Well! Two physics teachers wrote in with their results! I post both below, with their own words. Take a look at Nadia's to see how to use the Sparkvue app to get the kinetic energy data to display. See Joey's for a picture of his setup and how to adjust the D = 0 position.
First is Nadia Lara of St. Agnes Academy in Houston. Her writing is available at her blog, Need to Know Science. She says:
I set up the problem you wrote about last month and got the following graph with a 100 Hz sampling rate:
I used the spring attached to the smart car on the second setting. It’s pretty stiff, so the curve is steep and it’s harder to see the quadratic vs. linear relationships, but you can get plenty of data points.
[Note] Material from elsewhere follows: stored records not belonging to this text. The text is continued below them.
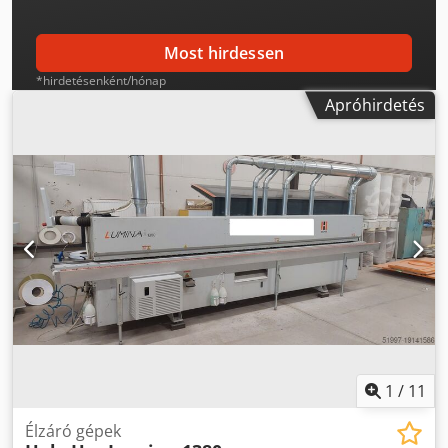
Most hirdessen
*hirdetésenként/hónap
Apróhirdetés
1
/
11
Élzáró gépek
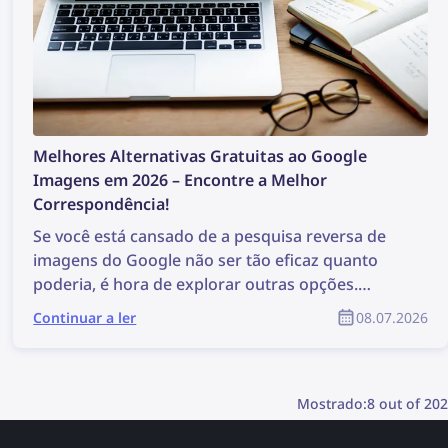
Melhores Alternativas Gratuitas ao Google
Imagens em 2026 – Encontre a Melhor
Correspondência!
Se você está cansado de a pesquisa reversa de
imagens do Google não ser tão eficaz quanto
poderia, é hora de explorar outras opções.
Vamos encontrar a correspondência perfeita
Continuar a ler
08.07.2026
com as melhores ferramentas gratuitas de
pesquisa de imagens em 2026!
Mostrado:
8 out of 202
Higher sampling rates didn’t work well. A weaker spring would work better. I ended up taping a piece of a balloon on the bottom of the car to get enough friction to slow the car down quickly.
To get the calculated values, click on Experiment Tools on the bottom right, then choose “Calculated Data” -->
Type in your formulas. Use the orange “Measurements” button to select the measured quantities you want to insert into the equation.
To edit the units associated with a calculated value, place the cursor on the line of the quantity you want to update and click the Properties button. Click the keyboard button next to the units and type in the units you want.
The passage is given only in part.